By the end of October, the Centers for Disease Control and Prevention reported its surveillance systems were showing an increase in RSV detections and RSV-related emergency room visits and hospitalizations in multiple areas of the country, with some regions nearing seasonal peak levels, which usually occur from later December to mid-February. Each year, 58,000 to 80,000 children under 5 are hospitalized due to RSV infection, according to the agency.
“There are bad RSV years and less bad RSV years,” Dr. Paul A. Offit, a vaccine expert and pediatrician at the Children’s Hospital of Philadelphia, told us in an interview. “This is the worst RVS year we’ve ever seen in our hospital.”
Many experts believe the spike in RSV is primarily due to reduced immunity to the virus in the population as a result of the precautions taken during the pandemic, such as social distancing. Offit said the restrictions established in 2020 to prevent the spread of COVID-19 virtually eliminated other respiratory viruses, creating an “immunity gap.”
With fewer people having been recently exposed to the virus, fewer people have immunity against it and more people are susceptible to falling ill. This includes very young babies, who are at high risk of RSV and can be protected by maternal antibodies passed to them in utero, as well as slightly older children who may have never been infected. Now, with more people not wearing masks or isolating when feeling sick, RSV and other respiratory viruses are spreading more freely. Because a larger number of people will now get sick, more people will also become severely ill.
RSV, which normally infects nearly all children before the age of 2, is highly contagious and spreads when an infected person coughs or sneezes near other people, or through contaminated surfaces.

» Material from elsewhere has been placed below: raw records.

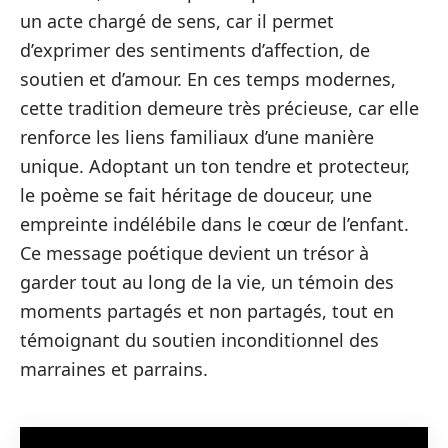
un acte chargé de sens, car il permet
d’exprimer des sentiments d’affection, de
soutien et d’amour. En ces temps modernes,
cette tradition demeure très précieuse, car elle
renforce les liens familiaux d’une manière
unique. Adoptant un ton tendre et protecteur,
le poème se fait héritage de douceur, une
empreinte indélébile dans le cœur de l’enfant.
Ce message poétique devient un trésor à
garder tout au long de la vie, un témoin des
moments partagés et non partagés, tout en
témoignant du soutien inconditionnel des
marraines et parrains.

People with RSV are usually contagious for three to eight days, but some infants and immunocompromised people can continue to spread the virus for as long as four weeks.
Opponents of the vaccine are incorrectly suggesting online that the unusually high number of infections is caused by the pediatric COVID-19 vaccines.
An Instagram user who shared a screenshot of a tweet that linked the RSV spike to the pediatric COVID-19 vaccines wrote: “Are we surprised!? Your precious sh0ts that are saving so many lives 🙄 are causing higher rates of RSV… SHOCKER I love $cience.”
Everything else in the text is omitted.